106 だからそういう色っぽい声をだすなあw
エリスの家はもともと老谷のじいちゃんばあちゃんが住んでいたようなところだから、玄関はドアではなく引き戸。
それをガラガラと開ける。田舎出身の人はよく聞いていると思うけど、老谷のじいちゃんばあちゃんは玄関に鍵をかける習慣がなかった。

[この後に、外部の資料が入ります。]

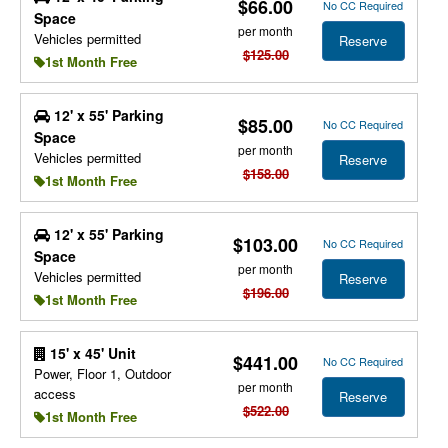
$66.00
No CC Required
Space
per month
Vehicles permitted
Reserve
$125.00
1st Month Free
12' x 55' Parking
$85.00
No CC Required
Space
per month
Vehicles permitted
Reserve
$158.00
1st Month Free
12' x 55' Parking
$103.00
No CC Required
Space
per month
Vehicles permitted
Reserve
$196.00
1st Month Free
15' x 45' Unit
$441.00
No CC Required
Power, Floor 1, Outdoor
per month
access
Reserve
$522.00
1st Month Free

それをエリスも踏襲しているみたいで、あっさり開く。んで声をかける。
おーいエリス。母さんがうちで朝飯食っていけって言ってるぞっ! 起きてこーい
シーン
全くもって無反応。
エリスー。寝てるなら起きろー。それともいないのかー?
シーン
うーむ。
R-1号っ! R-2号っ! エリスはそこにいるのかっ?
ぶーぶっぶっぶっ
ぶーぶっぶっぶっ
何やら二体の機械音が。空飛んだり、競馬で12レース全部三連単で的中させるほど高性能なのに変なところで旧式なのね。
R-1号っ! R-2号っ! もう勝手に入るぞっ! いいよなっ?
ぶーぶっぶっぶっ
ぶーぶっぶっぶっ
いいって意味でいいんだよな。
◇◇◇
ぶっ!
部屋に入った僕は驚いたのなんの。
だってあなた、薄日の差す暗い部屋の中でR-1号とR-2号が並んで正座で座っているのはまだいいとして、尻からコード出して、それがコンセントに刺さってるし、スマホの充電か? 君たちは?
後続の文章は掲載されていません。